Une évolution majeure dans certains secteurs
À partir du 1er juin 2026, plusieurs secteurs belges appliqueront pour la première fois un nouveau mécanisme d’indexation salariale : l’indexation en centimes.
Jusqu’à présent, la plupart des indexations étaient calculées sous la forme d’un pourcentage appliqué au salaire brut. Désormais, dans certains secteurs, l’augmentation sera exprimée sous la forme d’un montant fixe en euros, identique pour tous les travailleurs d’une même catégorie.
Cette réforme vise principalement à renforcer le pouvoir d’achat des travailleurs disposant des rémunérations les plus modestes.
Comment fonctionne l’indexation en centimes ?
Avec le système traditionnel, une indexation de 2 % produit une augmentation plus importante pour les salaires élevés que pour les salaires plus faibles.
Exemple :
- Salaire de 2.500 € : augmentation de 50 €
- Salaire de 5.000 € : augmentation de 100 €
Avec une indexation en centimes, chaque travailleur reçoit le même montant forfaitaire.
Exemple :
- Augmentation fixée à 70 €
- Le travailleur gagnant 2.500 € reçoit 70 €
- Le travailleur gagnant 5.000 € reçoit également 70 €
Le gain relatif est donc plus important pour les bas et moyens salaires. Le nouveau mécanisme d’indexation vise principalement les rémunérations les plus élevées. Les travailleurs dont le salaire brut mensuel ne dépasse pas 4.000 € continueront à bénéficier de l’indexation complète.

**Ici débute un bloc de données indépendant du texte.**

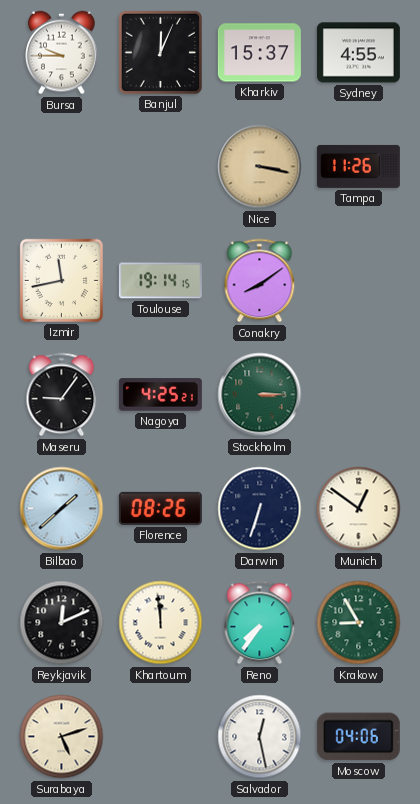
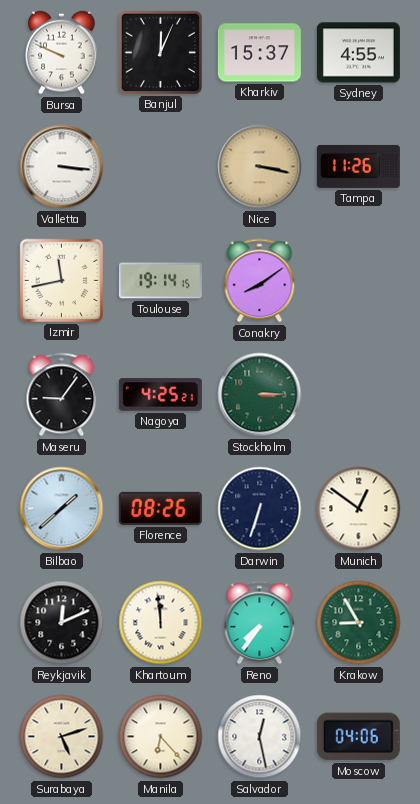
Bursa: 9:45 -> 9:49
Valletta: none -> 3:16
Manila: none -> 6:23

En revanche, pour les rémunérations supérieures à ce seuil, l’indexation sera partiellement limitée sur la tranche excédant 4.000 €.
Quels salaires sont pris en compte ?
Le seuil de 4.000 € s’apprécie sur base du salaire fixe à temps plein.
Ne sont notamment pas pris en compte :
- les bonus ;
- les primes ;
- les chèques-repas ;
- les voitures de société ;
- les autres avantages extralégaux.
Pour les travailleurs à temps partiel, le salaire est recalculé en équivalent temps plein afin de vérifier si le seuil est dépassé.
Quels secteurs sont concernés ?
Les premiers secteurs, concernés par cette nouvelle méthode d’indexation, doivent l’appliquer à partir du 1er juin 2026, selon les conventions collectives conclues au niveau sectoriel.
Les premiers secteurs touchés sont, notamment, l’industrie pétrolière, les entreprises de gaz et d’électricité, les cimenteries, la sidérurgie, les carrières de marbre, les briqueteries, la production cinématographique, les verreries, les salons de coiffure et d’esthétique, ainsi que le secteur de la distribution pharmaceutique.
Une deuxième vague, beaucoup plus importante, interviendra à partir du 1er juillet 2026, date à laquelle de nombreux autres secteurs appliqueront à leur tour ce nouveau système d’indexation salariale.
Tous les secteurs ne sont toutefois pas concernés. Certains continuent à appliquer une indexation en pourcentage tandis que d’autres adoptent un système mixte.
Les employeurs devront dès lors vérifier les règles prévues par leur commission paritaire afin de déterminer le mode de calcul applicable.
Quel impact pour les entreprises ?
Pour les employeurs, cette réforme implique :
- une attention particulière lors des calculs d’indexation ;
- une vérification des dispositions sectorielles applicables ;
- une adaptation éventuelle des outils de paie et des simulations budgétaires.
L’impact financier peut varier selon la structure salariale de l’entreprise. Les organisations comptant principalement des travailleurs à hauts revenus pourraient constater une hausse salariale globale moins importante qu’avec une indexation en pourcentage.